Premier objectif du gouvernement, renforcer la prévention en agissant, notamment, tant auprès des parents que de l'institution scolaire.
Il est d'abord prévu de responsabiliser les parents, notamment en leur « apportant une aide » grâce à des « actions d'information, d'écoute et de conseil », en les associant davantage à la vie scolaire de leur enfant et en développant « des dispositifs de médiation sociale et culturelle efficaces ».
Il a également été décidé d'organiser « une meilleure articulation entre les services d'aide sociale à l'enfance et les juridictions pour mineurs pour la prévention et le traitement des familles en difficulté ». Un travail de diagnostic et d'évaluation devrait d'ailleurs être engagé sur cette question, pendant un an, dans dix départements dont la liste doit être prochainement arrêtée.
Par ailleurs, le gouvernement souhaite que les parents soient associés, par « des convocations systématiques », à« tous les stades des procédures judiciaires concernant leurs enfants ».
En outre, lorsqu'un mineur aura commis un acte de délinquance, l'utilisation des prestations familiales au profit des enfants devra être systématiquement vérifiée.
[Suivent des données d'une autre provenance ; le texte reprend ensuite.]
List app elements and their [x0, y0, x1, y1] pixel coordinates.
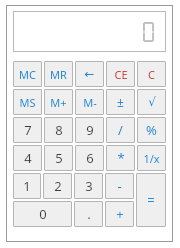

Et, « chaque fois que cela est justifié », conformément aux textes en vigueur, des mesures de suspension ou de mise sous tutelle de ces prestations seront prises à l'encontre des familles de mineurs délinquants.
Le plan prévoit, par ailleurs, de renforcer le rôle de l'école dans trois directions. Il s'agit, en premier lieu, d'aider « par tous les moyens », la rescolarisation des élèves en difficulté, en « maîtrisant l'absentéisme », en évitant d'entrer dans « le cycle des exclusions » et en créant, à titre préventif,100 classes-relais en 1998 et 250 en 1999 (2). Il est également préconisé de favoriser le développement de « lieux d'accueil innovants », relevant de l'Education nationale, à destination des jeunes en difficultés familiale ou sociale. A cette fin, une mission de réflexion devrait être confiée à un recteur (sans qu'aucune date ne soit indiquée). Enfin, est-il rappelé, l'éducation civique et l'apprentissage de la loi doivent être renforcés àl'école.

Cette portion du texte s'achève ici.